Task description
Will you transcribe the entries that follow, exactly and in full?
══════════════════════════════
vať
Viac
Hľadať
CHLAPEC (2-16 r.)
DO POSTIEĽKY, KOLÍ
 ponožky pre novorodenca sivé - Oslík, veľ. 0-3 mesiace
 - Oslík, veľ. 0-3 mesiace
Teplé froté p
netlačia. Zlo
══════════════════════════════
Task response
vať
Viac
Hľadať
CHLAPEC (2-16 r.)
DO POSTIEĽKY, KOLÍ
 ponožky pre novorodenca sivé - Oslík, veľ. 0-3 mesiace
 - Oslík, veľ. 0-3 mesiace
Teplé froté p
netlačia. Zlo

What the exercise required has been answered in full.